> [AIM OF THE TASK]: State how many lines in these records contain the word "жидкого", and nothing else.

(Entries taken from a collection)
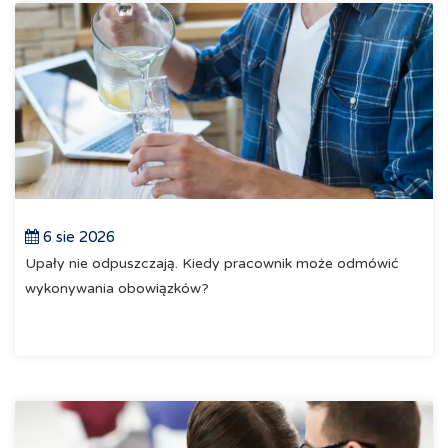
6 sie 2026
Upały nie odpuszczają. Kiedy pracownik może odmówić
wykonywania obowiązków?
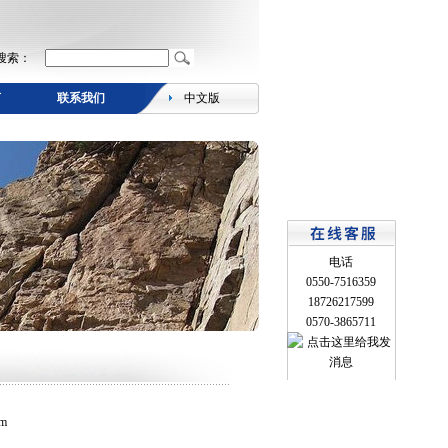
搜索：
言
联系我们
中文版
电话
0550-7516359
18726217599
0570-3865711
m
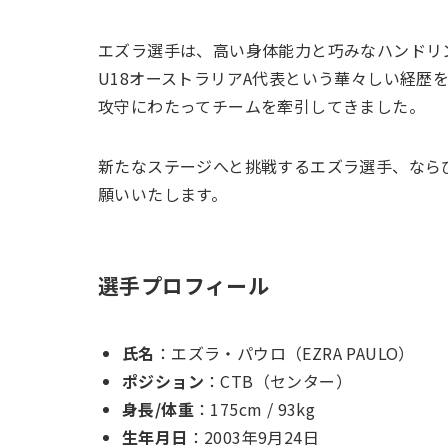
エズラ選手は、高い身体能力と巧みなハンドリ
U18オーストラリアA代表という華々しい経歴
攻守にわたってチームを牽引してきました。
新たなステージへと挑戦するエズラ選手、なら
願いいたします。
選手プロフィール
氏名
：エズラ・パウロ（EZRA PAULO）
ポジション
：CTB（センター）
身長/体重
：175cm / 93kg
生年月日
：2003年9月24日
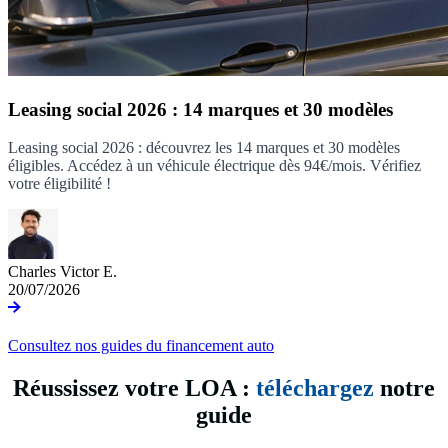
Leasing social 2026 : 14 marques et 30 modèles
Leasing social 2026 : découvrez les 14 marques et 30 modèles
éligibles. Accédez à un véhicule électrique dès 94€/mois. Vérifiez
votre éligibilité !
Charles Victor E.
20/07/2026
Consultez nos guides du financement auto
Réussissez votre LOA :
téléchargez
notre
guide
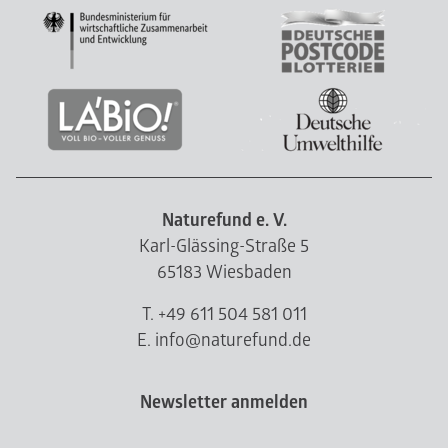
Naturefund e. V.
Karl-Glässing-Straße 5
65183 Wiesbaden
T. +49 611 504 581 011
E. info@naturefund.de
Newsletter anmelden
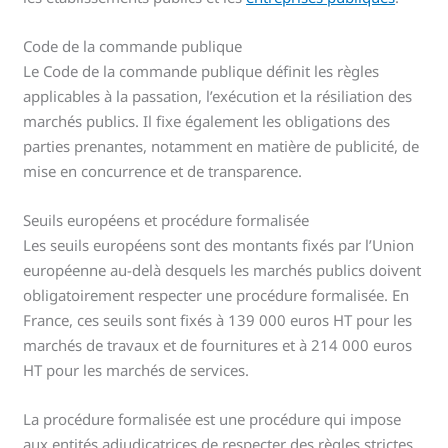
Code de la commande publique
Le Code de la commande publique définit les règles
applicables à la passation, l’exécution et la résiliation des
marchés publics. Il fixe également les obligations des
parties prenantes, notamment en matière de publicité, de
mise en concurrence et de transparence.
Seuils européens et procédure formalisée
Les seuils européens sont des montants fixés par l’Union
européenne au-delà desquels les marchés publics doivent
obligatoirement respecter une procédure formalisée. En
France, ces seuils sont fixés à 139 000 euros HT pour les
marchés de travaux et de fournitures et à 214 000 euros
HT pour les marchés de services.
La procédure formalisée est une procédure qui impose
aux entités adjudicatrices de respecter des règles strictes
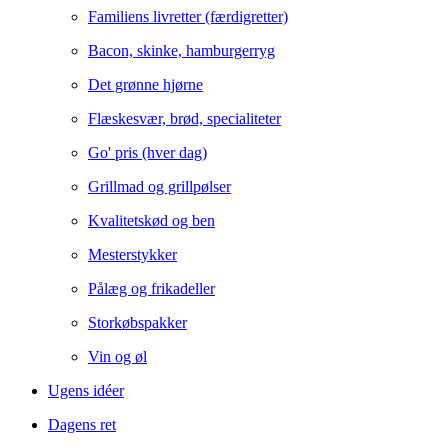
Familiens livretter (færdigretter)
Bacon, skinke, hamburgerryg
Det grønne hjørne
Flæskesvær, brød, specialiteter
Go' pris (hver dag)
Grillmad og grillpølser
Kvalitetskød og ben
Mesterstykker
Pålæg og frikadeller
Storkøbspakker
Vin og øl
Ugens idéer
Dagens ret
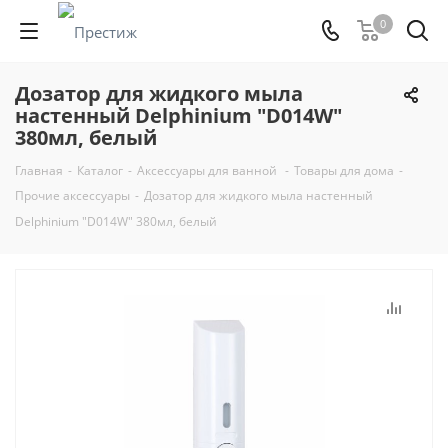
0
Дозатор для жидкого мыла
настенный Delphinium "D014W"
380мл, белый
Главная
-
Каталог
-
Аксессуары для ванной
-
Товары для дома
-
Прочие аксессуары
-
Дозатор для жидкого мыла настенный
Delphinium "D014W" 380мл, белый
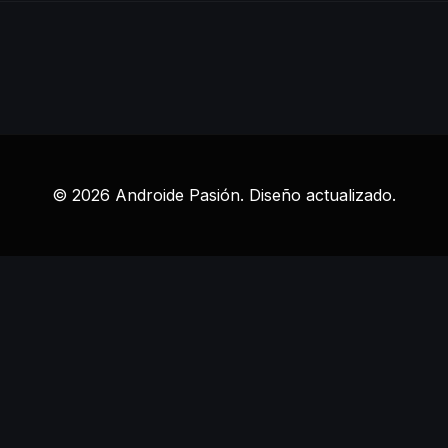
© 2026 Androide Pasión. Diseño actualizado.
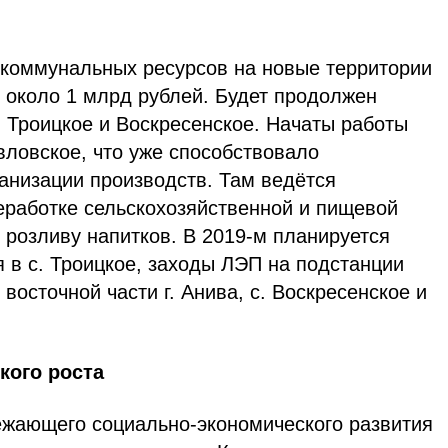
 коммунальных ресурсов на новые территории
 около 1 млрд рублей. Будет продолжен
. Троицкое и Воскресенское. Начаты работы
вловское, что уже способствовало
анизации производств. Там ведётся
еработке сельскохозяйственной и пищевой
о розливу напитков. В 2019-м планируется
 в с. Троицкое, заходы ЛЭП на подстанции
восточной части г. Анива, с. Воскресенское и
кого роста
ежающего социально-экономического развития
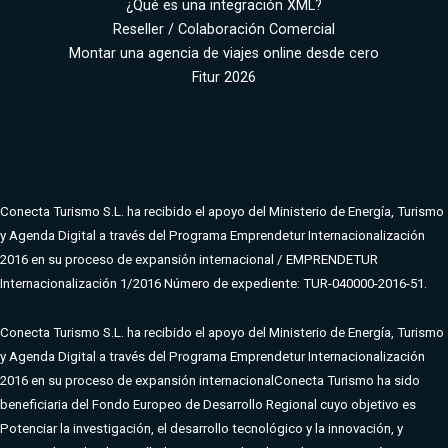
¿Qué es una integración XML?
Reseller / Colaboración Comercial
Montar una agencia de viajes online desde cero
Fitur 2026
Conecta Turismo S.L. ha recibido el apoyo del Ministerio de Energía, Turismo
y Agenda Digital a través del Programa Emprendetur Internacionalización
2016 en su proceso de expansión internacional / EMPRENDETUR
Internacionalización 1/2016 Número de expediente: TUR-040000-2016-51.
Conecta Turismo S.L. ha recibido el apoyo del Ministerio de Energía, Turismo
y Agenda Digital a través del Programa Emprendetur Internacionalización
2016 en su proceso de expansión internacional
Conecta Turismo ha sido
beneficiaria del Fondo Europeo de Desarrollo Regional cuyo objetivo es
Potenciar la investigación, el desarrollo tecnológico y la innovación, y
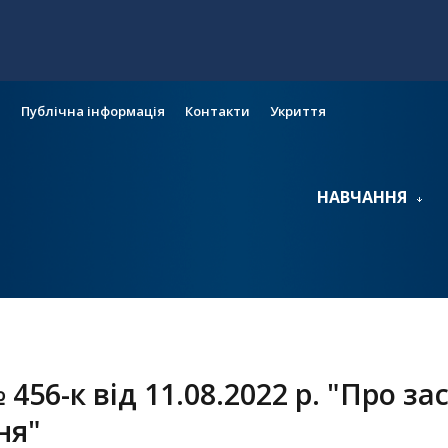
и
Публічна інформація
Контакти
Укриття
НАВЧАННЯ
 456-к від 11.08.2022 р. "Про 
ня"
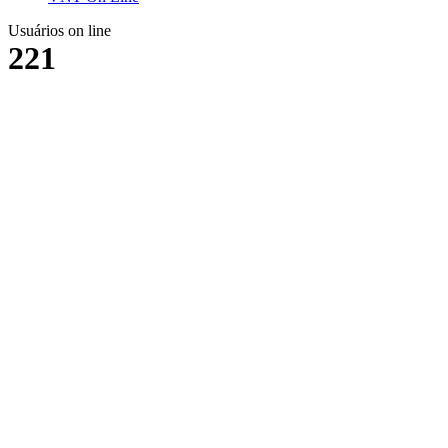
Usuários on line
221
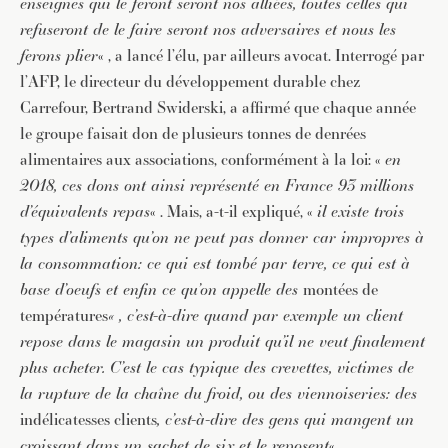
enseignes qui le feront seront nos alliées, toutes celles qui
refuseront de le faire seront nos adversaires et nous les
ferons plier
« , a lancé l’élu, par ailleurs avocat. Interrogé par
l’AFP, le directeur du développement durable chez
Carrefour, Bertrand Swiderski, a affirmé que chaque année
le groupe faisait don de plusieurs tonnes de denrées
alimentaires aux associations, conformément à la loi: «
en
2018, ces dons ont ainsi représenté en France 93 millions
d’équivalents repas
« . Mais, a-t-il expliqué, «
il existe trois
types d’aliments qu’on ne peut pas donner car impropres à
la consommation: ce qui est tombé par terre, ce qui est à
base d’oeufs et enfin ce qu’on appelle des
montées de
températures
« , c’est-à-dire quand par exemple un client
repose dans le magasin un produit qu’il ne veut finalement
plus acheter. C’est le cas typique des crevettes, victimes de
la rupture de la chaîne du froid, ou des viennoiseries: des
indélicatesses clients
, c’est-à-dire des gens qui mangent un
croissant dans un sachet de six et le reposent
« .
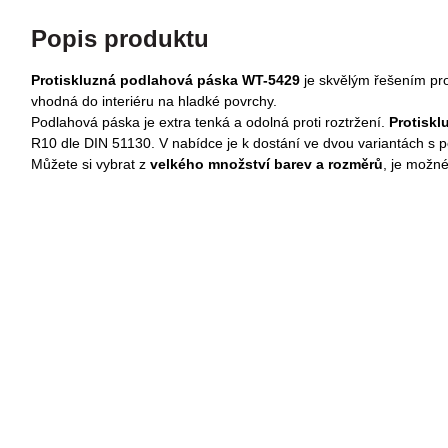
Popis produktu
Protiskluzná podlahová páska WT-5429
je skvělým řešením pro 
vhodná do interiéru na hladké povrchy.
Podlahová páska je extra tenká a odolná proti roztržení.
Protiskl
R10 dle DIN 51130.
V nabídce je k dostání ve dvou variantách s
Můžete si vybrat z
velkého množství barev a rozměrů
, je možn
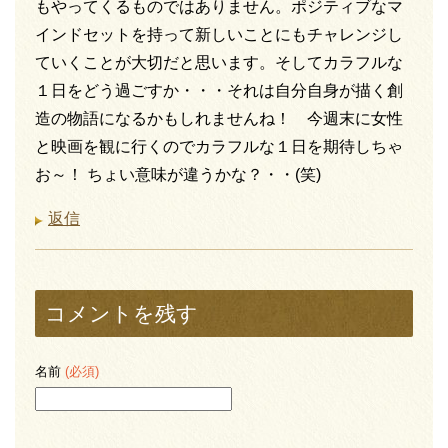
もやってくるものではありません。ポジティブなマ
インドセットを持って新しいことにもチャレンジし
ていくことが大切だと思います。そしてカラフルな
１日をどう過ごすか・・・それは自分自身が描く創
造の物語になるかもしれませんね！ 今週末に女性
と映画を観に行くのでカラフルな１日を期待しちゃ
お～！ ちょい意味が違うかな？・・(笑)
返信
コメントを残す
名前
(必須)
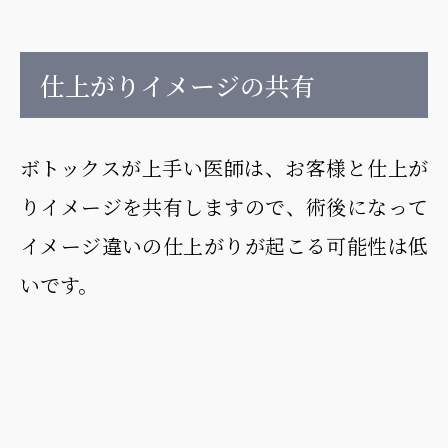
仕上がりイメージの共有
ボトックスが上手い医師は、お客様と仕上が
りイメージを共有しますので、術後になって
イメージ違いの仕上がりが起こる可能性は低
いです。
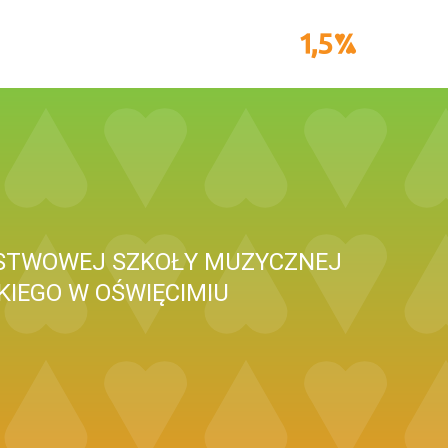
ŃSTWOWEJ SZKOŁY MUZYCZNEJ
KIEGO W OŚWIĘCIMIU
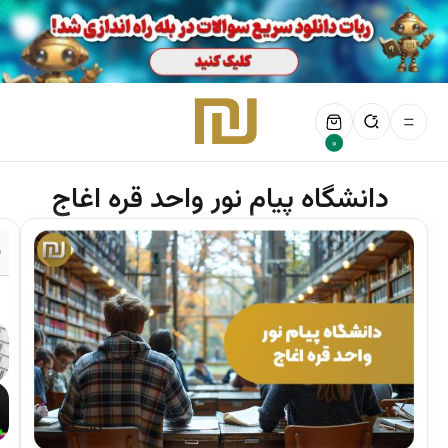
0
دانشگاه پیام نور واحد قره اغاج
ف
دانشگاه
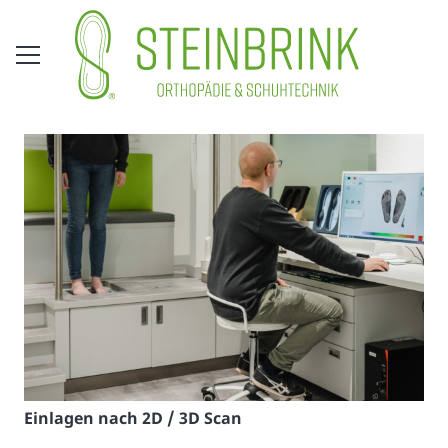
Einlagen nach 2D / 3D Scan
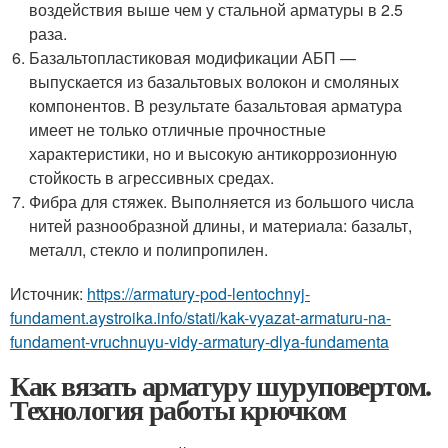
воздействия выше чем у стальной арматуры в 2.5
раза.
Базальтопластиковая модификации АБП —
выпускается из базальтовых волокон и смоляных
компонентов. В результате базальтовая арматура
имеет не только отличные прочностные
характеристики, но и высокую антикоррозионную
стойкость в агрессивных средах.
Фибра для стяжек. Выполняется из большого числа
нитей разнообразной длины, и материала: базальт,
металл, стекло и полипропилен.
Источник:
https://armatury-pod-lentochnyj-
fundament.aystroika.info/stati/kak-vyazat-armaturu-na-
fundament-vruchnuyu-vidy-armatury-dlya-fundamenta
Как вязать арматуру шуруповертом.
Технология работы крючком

> [SOLUTION FOR THIS TASK]: 2